Planning for Mount Holyoke's Future
BY EMILY HARRISON WEIR
RIGHT: Joanne Creighton holds the key to the original Mount Holyoke Seminary building, and wears a newly minted presidential medallion.
A recording of President Creighton's inaugural address can be heard using RealAudio.
PRESIDENT CREIGHTON the same eager question during her first months on campus:
"What are your plans for Mount Holyoke?" Though Creighton insists that she
has no pre-fab agenda, she is ready with answers.
First on her list is getting to know the College well: "I have been reading you, oh Mount Holyoke, in document, memo, newspaper, catalog, report, and email, but now I want to know you in the flesh," she told the convocation crowd in January.
"I want to get out and about, to see you in your natural habitat, to let strength and the character and concerns of the College rise up out of the place, out of conversations with all of you." Since then, Creighton has been listening as well as talking, and tackling inevitable differences of opinion by respectfully hearing all sides and working toward consensus.
Massive information-gathering is key to Creighton's overarching first-year goal: to lead the College in developing "a clearly articulated sense of the central mission, purposes, goals, and aspirations of Mount Holyoke now and for the immediate future." Toward this end, Creighton launched a major planning initiative in her second month on the job. "We need a set of goals and priorities that will guide us over the next several years, and a set of actions designed to implement them," she explained. "It will give shape and substance to our collective aspiration to make Mount Holyoke and a Mount Holyoke education all it can be."
The president chairs an Educational Priorities Committee (EPC) that is consulting broadly with campus groups and individuals about the College's academic mission, goals, and priorities.
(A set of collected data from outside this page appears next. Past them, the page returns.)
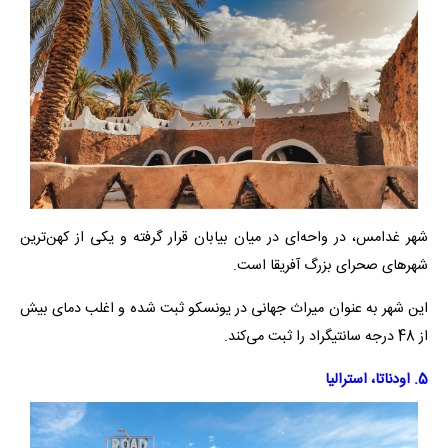
شهر غدامس، در واحه‌ای در میان بیابان قرار گرفته و یکی از کهن‌ترین
شهرهای صحرای بزرگ آفریقا است.
این شهر به عنوان میراث جهانی در یونسکو ثبت شده و اغلب دمای بیش
از 48 درجه سانتیگراد را ثبت می‌کند.
5. اودناتا، استرالیا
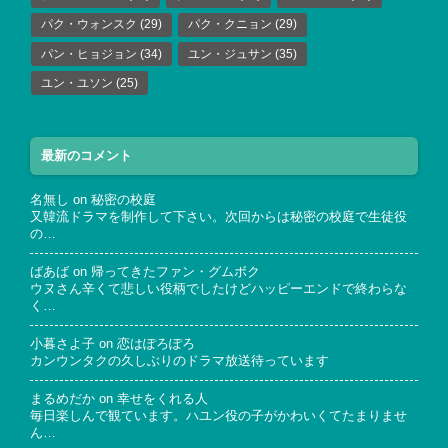
パク・ウォンスク
(29)
パク・クニョン
(29)
パン・ヒョジョン
(34)
ユン・ジュサン
(35)
ユン・ユソン
(25)
最新のコメント
名無し
on
秘密の校庭
又韓流ドラマを制作して下さい。次回からは秘密の校庭で生徒役
の…
ばあば
on
帰ってきたファン・グムボク
ウヌさん辛くて悲しい役柄でしたけどハッピーエンドで終わらな
く…
小暮さよ子
on
恋はぽろぽろ
カンウンタクの久しぶりのドラマ放送待っています
まるめだか
on
幸せをくれる人
毎日楽しんで観ています。ハユン役の子がかわいくてたまりませ
ん…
In March, five professors were named to the EPC, which is expected to conclude its work with a draft report by fall.
Stage two of the planning process will have a broader scope and "develop a plan of institutional goals and intentions for the next five years, designed to implement the mission and priorities," according to Creighton. This stage will be the responsibility of a College Planning Task Force to be composed of EPC faculty and senior administrators. The goals are to have a draft plan finished by February 1997, and to have the completed document approved by College trustees by May 1997.
In just over a year's time, the comprehensive planning process Creighton began should provide the College community with a vision of where Mount Holyoke can and should go as it enters the twenty-first century.